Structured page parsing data
---
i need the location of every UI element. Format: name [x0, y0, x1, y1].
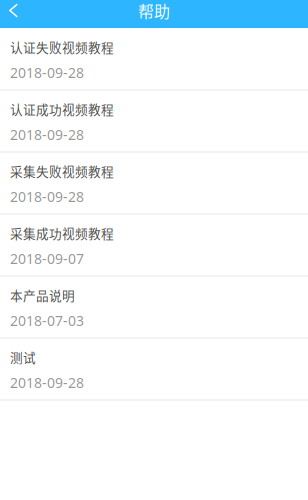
staticText: 认证成功视频教程	[10, 100, 114, 118]
button[interactable]: 认证成功视频教程	[0, 90, 308, 152]
staticText: 2018-07-03	[10, 311, 84, 330]
button[interactable]: 本产品说明	[0, 276, 308, 338]
staticText: 测试	[10, 348, 36, 366]
button[interactable]: 采集失败视频教程	[0, 152, 308, 214]
staticText: 2018-09-28	[10, 125, 84, 144]
staticText: 采集失败视频教程	[10, 162, 114, 180]
button[interactable]: 认证失败视频教程	[0, 28, 308, 90]
button[interactable]: 测试	[0, 338, 308, 400]
staticText: 本产品说明	[10, 286, 75, 304]
staticText: 2018-09-28	[10, 63, 84, 82]
staticText: 认证失败视频教程	[10, 38, 114, 56]
staticText: 2018-09-28	[10, 373, 84, 392]
button[interactable]: 采集成功视频教程	[0, 214, 308, 276]
staticText: 2018-09-28	[10, 187, 84, 206]
staticText: 采集成功视频教程	[10, 224, 114, 242]
button[interactable]: Back	[0, 0, 27, 22]
staticText: 帮助	[138, 0, 170, 22]
staticText: 2018-09-07	[10, 249, 84, 268]
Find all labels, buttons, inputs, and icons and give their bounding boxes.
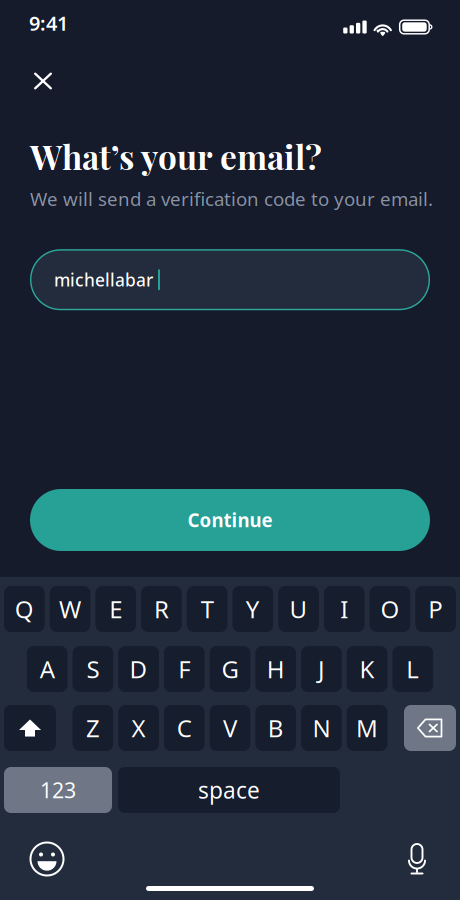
button[interactable]: C [164,705,205,751]
button[interactable]: I [324,586,365,632]
button[interactable]: G [210,646,250,692]
staticText: D [130,653,148,685]
staticText: R [154,593,169,625]
staticText: A [40,653,55,685]
staticText: Z [86,712,100,744]
staticText: O [380,593,400,625]
button[interactable]: 123 [4,767,112,813]
button[interactable]: W [50,586,90,632]
staticText: M [356,712,378,744]
button[interactable]: P [415,586,456,632]
staticText: michellabar [54,268,153,291]
button[interactable]: Dictation [406,842,428,876]
staticText: W [59,593,81,625]
staticText: T [201,593,214,625]
button[interactable]: R [141,586,182,632]
button[interactable]: F [164,646,205,692]
button[interactable]: space [118,767,340,813]
staticText: N [312,712,330,744]
button[interactable]: Close [21,59,65,103]
staticText: V [223,712,237,744]
staticText: space [198,775,260,805]
button[interactable]: D [118,646,159,692]
staticText: E [109,593,122,625]
staticText: J [318,653,325,685]
staticText: H [267,653,285,685]
button[interactable]: H [255,646,296,692]
staticText: I [340,593,348,625]
button[interactable]: Shift [4,705,56,751]
button[interactable]: Continue [0,489,460,551]
staticText: L [406,653,419,685]
button[interactable]: Y [232,586,273,632]
staticText: K [360,653,375,685]
staticText: F [178,653,190,685]
staticText: 9:41 [29,10,68,36]
button[interactable]: S [73,646,113,692]
button[interactable]: Q [4,586,45,632]
staticText: X [132,712,146,744]
button[interactable]: Emoji keyboard [30,842,64,876]
staticText: What’s your email? [30,134,322,178]
button[interactable]: L [392,646,433,692]
staticText: Continue [188,508,272,532]
staticText: S [86,653,99,685]
staticText: We will send a verification code to your… [30,186,433,211]
staticText: 123 [40,776,76,804]
staticText: Y [246,593,260,625]
staticText: U [290,593,308,625]
button[interactable]: M [347,705,388,751]
staticText: Q [15,593,34,625]
staticText: G [222,653,238,685]
button[interactable]: N [301,705,342,751]
button[interactable]: U [278,586,319,632]
button[interactable]: Delete [404,705,456,751]
button[interactable]: E [95,586,136,632]
staticText: P [428,593,443,625]
button[interactable]: V [210,705,250,751]
button[interactable]: Z [73,705,113,751]
button[interactable]: J [301,646,342,692]
staticText: C [177,712,192,744]
staticText: B [268,712,284,744]
button[interactable]: X [118,705,159,751]
button[interactable]: K [347,646,388,692]
button[interactable]: O [370,586,410,632]
button[interactable]: B [255,705,296,751]
button[interactable]: A [27,646,68,692]
button[interactable]: T [187,586,228,632]
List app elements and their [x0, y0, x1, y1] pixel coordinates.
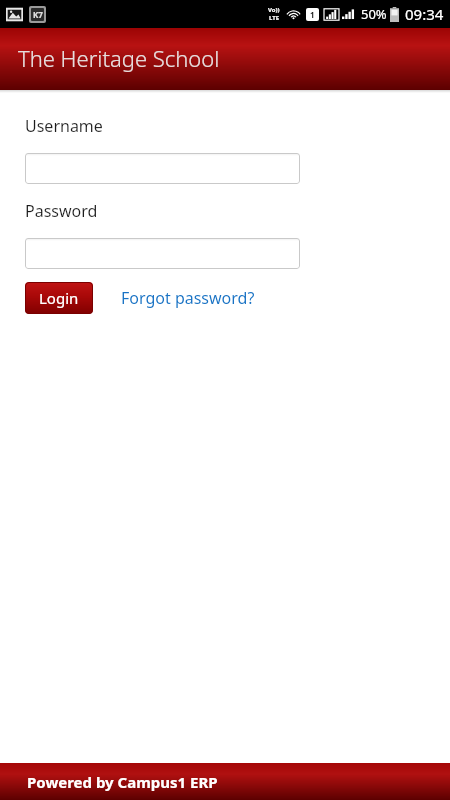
staticText: Login	[39, 288, 79, 308]
button[interactable]	[25, 238, 300, 269]
button[interactable]: Login	[25, 282, 93, 314]
staticText: Vo))	[268, 6, 280, 14]
staticText: K7	[33, 9, 43, 20]
staticText: 50%	[361, 5, 387, 23]
staticText: Password	[25, 200, 98, 222]
button[interactable]	[25, 153, 300, 184]
staticText: Forgot password?	[121, 287, 255, 309]
staticText: Username	[25, 115, 103, 137]
staticText: The Heritage School	[18, 43, 220, 73]
staticText: Powered by Campus1 ERP	[27, 772, 218, 792]
staticText: 1	[310, 9, 315, 20]
button[interactable]: Forgot password?	[121, 287, 255, 309]
staticText: LTE	[269, 14, 280, 22]
staticText: 09:34	[405, 4, 444, 24]
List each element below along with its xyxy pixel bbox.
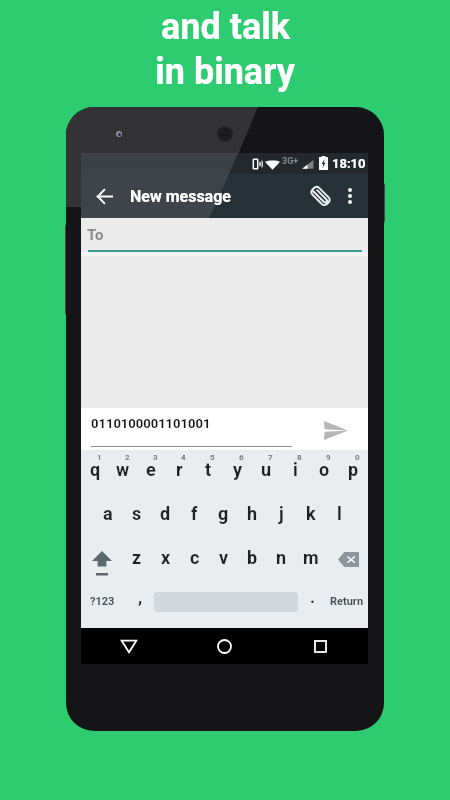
staticText: w xyxy=(116,459,130,480)
staticText: j xyxy=(279,503,284,524)
staticText: ?123 xyxy=(90,595,115,608)
staticText: o xyxy=(319,459,330,480)
staticText: d xyxy=(160,503,171,524)
button[interactable]: ?123 xyxy=(81,576,124,628)
button[interactable]: j xyxy=(267,492,296,534)
staticText: 3 xyxy=(153,453,158,462)
button[interactable]: Return xyxy=(326,576,368,628)
button[interactable]: , xyxy=(124,576,154,628)
staticText: m xyxy=(303,547,319,568)
button[interactable]: . xyxy=(298,576,326,628)
staticText: 5 xyxy=(210,453,215,462)
button[interactable]: 0 xyxy=(339,450,368,492)
button[interactable]: 1 xyxy=(81,450,109,492)
button[interactable]: 5 xyxy=(194,450,223,492)
button[interactable]: 3 xyxy=(137,450,165,492)
staticText: To xyxy=(87,226,104,244)
staticText: r xyxy=(176,459,183,480)
staticText: u xyxy=(261,459,272,480)
button[interactable]: z xyxy=(123,534,151,576)
button[interactable]: v xyxy=(209,534,238,576)
button[interactable]: Back xyxy=(81,628,176,664)
staticText: New message xyxy=(130,187,231,206)
staticText: in binary xyxy=(155,51,295,93)
button[interactable]: k xyxy=(296,492,325,534)
staticText: 2 xyxy=(125,453,130,462)
staticText: p xyxy=(348,459,359,480)
button[interactable]: d xyxy=(151,492,180,534)
button[interactable]: Space xyxy=(154,576,298,628)
button[interactable]: Recent apps xyxy=(272,628,368,664)
button[interactable]: Navigate up xyxy=(86,174,123,218)
button[interactable]: g xyxy=(209,492,238,534)
button[interactable]: c xyxy=(180,534,209,576)
button[interactable]: Attach file xyxy=(299,174,341,218)
staticText: v xyxy=(219,547,229,568)
staticText: 4 xyxy=(181,453,186,462)
staticText: 8 xyxy=(297,453,302,462)
button[interactable]: 4 xyxy=(165,450,194,492)
button[interactable]: 8 xyxy=(281,450,310,492)
button[interactable]: 9 xyxy=(310,450,339,492)
button[interactable]: s xyxy=(122,492,151,534)
staticText: s xyxy=(132,503,142,524)
staticText: 0110100001101001 xyxy=(91,416,211,431)
button[interactable]: Send xyxy=(321,418,351,442)
staticText: 1 xyxy=(97,453,102,462)
button[interactable]: 2 xyxy=(109,450,137,492)
button[interactable]: a xyxy=(94,492,122,534)
staticText: Return xyxy=(330,595,364,608)
staticText: g xyxy=(218,503,229,524)
staticText: 3G+ xyxy=(282,156,299,167)
button[interactable]: b xyxy=(238,534,267,576)
staticText: h xyxy=(247,503,258,524)
staticText: b xyxy=(247,547,258,568)
staticText: 6 xyxy=(239,453,244,462)
staticText: l xyxy=(337,503,342,524)
staticText: f xyxy=(191,503,198,524)
button[interactable]: More options xyxy=(332,174,368,218)
button[interactable]: f xyxy=(180,492,209,534)
button[interactable]: 7 xyxy=(252,450,281,492)
button[interactable]: m xyxy=(296,534,325,576)
staticText: t xyxy=(205,459,212,480)
staticText: 7 xyxy=(268,453,273,462)
staticText: a xyxy=(103,503,113,524)
button[interactable]: l xyxy=(325,492,354,534)
staticText: 0 xyxy=(355,453,360,462)
staticText: and talk xyxy=(161,6,290,48)
button[interactable]: Backspace xyxy=(325,534,368,576)
staticText: e xyxy=(146,459,156,480)
button[interactable]: x xyxy=(151,534,180,576)
staticText: , xyxy=(138,587,143,607)
staticText: n xyxy=(276,547,287,568)
staticText: 18:10 xyxy=(332,156,366,171)
staticText: 9 xyxy=(326,453,331,462)
staticText: x xyxy=(161,547,171,568)
staticText: z xyxy=(132,547,142,568)
button[interactable]: h xyxy=(238,492,267,534)
button[interactable]: Home xyxy=(176,628,272,664)
button[interactable]: n xyxy=(267,534,296,576)
button[interactable]: 6 xyxy=(223,450,252,492)
staticText: i xyxy=(293,459,298,480)
button[interactable]: Shift xyxy=(81,534,123,576)
staticText: k xyxy=(306,503,316,524)
staticText: y xyxy=(233,459,243,480)
staticText: c xyxy=(190,547,200,568)
staticText: q xyxy=(90,459,101,480)
staticText: . xyxy=(310,587,315,607)
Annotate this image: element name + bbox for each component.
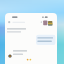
button[interactable] <box>5 13 57 64</box>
---
*YOUR OBJECTIVE*.
The answer must be every line of the records that holds the string "认证成功视频教程".

*RESPONSE BELOW*.
staticText: 认证成功视频教程	[10, 100, 114, 118]
button[interactable]: 认证成功视频教程	[0, 90, 308, 152]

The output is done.